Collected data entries
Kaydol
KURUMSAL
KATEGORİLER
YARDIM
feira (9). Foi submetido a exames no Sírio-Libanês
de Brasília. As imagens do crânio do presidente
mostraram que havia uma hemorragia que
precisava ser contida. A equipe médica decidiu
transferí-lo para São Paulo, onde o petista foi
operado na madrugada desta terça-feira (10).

...

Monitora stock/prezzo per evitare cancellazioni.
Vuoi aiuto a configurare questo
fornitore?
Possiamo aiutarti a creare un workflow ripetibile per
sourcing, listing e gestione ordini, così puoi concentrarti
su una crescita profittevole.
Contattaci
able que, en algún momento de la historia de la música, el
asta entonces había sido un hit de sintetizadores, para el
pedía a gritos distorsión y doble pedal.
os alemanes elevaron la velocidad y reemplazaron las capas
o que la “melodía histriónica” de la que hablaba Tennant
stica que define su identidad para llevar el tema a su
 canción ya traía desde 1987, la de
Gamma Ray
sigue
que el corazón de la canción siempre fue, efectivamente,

- Exercise brief -
Report each line in the data that holds the word "canción".

- Exercise answer -
 canción ya traía desde 1987, la de
que el corazón de la canción siempre fue, efectivamente,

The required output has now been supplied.